A hike in the interest rate charged for late payment of taxes means that customers who fail to pay their taxes on time will face a 7.75% late payment fee, up from the current rate of 7.5%.
Quarterly instalment payee will see the change come into effect on 14th August, while for non-quarterly instalment payments, the new rate applies from 22nd August.
Robert Salter, Director at Blick Rothenberg said “With the recent increase in the Bank of England’s official base rate, it should come as no surprise that HMRC have increased the interest rate on late payments. But the increase simply increases the challenges faced by taxpayers at a time of real financial stress.”
“It also reinforces the disconnect between the late payment interest payable by taxpayers compared to the ‘repayment supplement’ which HMRC pay to taxpayers when there is a tax overpayment.”
“The late payment interest is due on a wide range of taxes including income tax, national insurance, capital gains tax, corporation tax and stamp duty land tax and means that taxpayers should look at ensuring that they make any payments on a timely basis, as the costs of mistakes and oversights in this area are becoming ever greater.”
“Whilst HMRC have also increased the repayment supplement which is payable to taxpayers in recent months – and this will go up to 4.25% from the 22nd of August, in some ways it is difficult to justify a discrepancy of 2.5% in the headline rate payable to HMRC and the rate that they pay in reverse.”
“This is even more so, when one notes that late payment interest may be payable on all late payments – even those which are, for example, purely 1 day late – whereas HMRC will not pay repayment supplement to taxpayers until the ‘relevant date’ has been exceeded.”
“This means, for example, that repayment supplement will only be due for most personal taxpayers from 31st January following a tax year.
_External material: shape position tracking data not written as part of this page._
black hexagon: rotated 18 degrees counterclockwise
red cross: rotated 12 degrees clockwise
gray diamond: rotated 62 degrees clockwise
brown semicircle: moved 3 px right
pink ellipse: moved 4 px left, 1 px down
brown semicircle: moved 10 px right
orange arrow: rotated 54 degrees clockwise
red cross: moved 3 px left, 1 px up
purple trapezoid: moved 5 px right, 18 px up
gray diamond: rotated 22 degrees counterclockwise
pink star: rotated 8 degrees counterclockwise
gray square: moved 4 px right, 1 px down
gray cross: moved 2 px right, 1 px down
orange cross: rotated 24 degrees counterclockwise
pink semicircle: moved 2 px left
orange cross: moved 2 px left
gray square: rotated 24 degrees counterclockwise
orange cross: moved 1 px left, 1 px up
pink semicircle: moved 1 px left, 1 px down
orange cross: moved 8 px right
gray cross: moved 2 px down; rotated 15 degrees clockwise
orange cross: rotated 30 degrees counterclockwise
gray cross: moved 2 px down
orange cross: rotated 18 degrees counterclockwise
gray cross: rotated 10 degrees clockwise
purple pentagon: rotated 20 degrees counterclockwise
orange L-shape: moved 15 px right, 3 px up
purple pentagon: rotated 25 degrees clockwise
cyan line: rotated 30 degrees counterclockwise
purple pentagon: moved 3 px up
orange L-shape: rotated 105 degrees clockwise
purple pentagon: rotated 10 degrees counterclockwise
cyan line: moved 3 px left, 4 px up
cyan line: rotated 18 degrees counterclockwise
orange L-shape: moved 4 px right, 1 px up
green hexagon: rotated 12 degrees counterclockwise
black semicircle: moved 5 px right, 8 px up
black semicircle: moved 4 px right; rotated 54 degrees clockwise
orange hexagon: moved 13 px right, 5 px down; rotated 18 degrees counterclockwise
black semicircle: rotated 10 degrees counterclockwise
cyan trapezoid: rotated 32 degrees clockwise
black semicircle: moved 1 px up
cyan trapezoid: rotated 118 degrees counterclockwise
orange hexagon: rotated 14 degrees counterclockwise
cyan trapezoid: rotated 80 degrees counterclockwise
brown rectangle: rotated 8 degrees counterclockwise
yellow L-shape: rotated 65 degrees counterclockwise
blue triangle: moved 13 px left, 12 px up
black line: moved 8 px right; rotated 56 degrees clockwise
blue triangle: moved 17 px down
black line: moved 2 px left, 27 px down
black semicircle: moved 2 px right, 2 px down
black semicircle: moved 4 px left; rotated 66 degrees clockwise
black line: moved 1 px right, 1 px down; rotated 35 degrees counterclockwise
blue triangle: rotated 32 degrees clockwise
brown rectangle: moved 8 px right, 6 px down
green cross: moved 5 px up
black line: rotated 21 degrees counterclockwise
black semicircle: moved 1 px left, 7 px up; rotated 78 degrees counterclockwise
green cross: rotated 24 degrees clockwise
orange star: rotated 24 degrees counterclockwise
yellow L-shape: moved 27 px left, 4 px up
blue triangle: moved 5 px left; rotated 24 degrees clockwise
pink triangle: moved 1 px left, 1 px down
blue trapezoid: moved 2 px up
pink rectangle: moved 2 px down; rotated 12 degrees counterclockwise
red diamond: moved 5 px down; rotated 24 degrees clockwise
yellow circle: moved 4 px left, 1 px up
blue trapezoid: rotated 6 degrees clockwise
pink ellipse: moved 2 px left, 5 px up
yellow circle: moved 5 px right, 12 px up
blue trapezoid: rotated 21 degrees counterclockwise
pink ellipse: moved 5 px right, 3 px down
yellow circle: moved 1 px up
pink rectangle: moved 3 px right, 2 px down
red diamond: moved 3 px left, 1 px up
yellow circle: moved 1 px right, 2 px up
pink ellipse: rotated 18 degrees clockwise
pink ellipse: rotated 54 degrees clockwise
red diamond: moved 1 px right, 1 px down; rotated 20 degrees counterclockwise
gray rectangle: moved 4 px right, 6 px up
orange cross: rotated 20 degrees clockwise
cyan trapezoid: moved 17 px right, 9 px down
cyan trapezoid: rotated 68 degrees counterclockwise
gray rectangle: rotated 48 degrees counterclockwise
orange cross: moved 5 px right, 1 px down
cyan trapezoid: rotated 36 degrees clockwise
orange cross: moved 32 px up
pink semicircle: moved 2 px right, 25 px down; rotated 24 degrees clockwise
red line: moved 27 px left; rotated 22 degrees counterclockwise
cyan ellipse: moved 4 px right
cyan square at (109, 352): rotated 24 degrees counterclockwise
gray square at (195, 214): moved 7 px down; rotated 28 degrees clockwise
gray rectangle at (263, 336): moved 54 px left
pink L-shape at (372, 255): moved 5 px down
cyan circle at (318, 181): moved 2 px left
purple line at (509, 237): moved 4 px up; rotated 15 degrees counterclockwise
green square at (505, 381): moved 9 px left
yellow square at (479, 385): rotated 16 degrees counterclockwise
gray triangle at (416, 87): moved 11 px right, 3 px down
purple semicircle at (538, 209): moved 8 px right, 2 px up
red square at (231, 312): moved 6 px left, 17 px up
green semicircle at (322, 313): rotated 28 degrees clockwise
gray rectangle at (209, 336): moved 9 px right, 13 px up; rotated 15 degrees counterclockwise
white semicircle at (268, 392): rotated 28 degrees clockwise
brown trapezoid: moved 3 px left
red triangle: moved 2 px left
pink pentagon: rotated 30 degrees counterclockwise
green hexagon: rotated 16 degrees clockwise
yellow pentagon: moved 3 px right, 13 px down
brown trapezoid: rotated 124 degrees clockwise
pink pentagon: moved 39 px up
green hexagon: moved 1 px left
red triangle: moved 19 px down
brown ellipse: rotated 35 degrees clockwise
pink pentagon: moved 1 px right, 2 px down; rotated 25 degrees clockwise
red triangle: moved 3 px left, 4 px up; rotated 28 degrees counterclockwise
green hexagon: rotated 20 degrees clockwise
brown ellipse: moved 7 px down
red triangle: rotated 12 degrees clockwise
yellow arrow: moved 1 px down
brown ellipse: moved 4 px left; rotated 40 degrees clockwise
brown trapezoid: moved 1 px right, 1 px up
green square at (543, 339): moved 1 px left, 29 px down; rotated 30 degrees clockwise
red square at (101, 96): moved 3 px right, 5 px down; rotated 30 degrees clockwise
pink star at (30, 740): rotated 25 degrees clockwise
For example, taxpayers will only receive repayment supplement if a 2022/23 tax refund has not been settled by 31st January 2024, even though in many cases, the tax may have already been ‘banked’ by HMRC for 12 – 18 months by the 31st of January 2024.”
“Given that most tax advisors and accountants have seen a significant increase in the number of taxpayers who are waiting for 6 or 9 months for HMRC to issue refunds, it is difficult not to question whether these delays – usually explained on HMRC’s side as ‘additional security checks’ – are just a deliberate policy on HMRC’s part to gain additional revenues as part of the low repayment supplement rate paid to taxpayers.”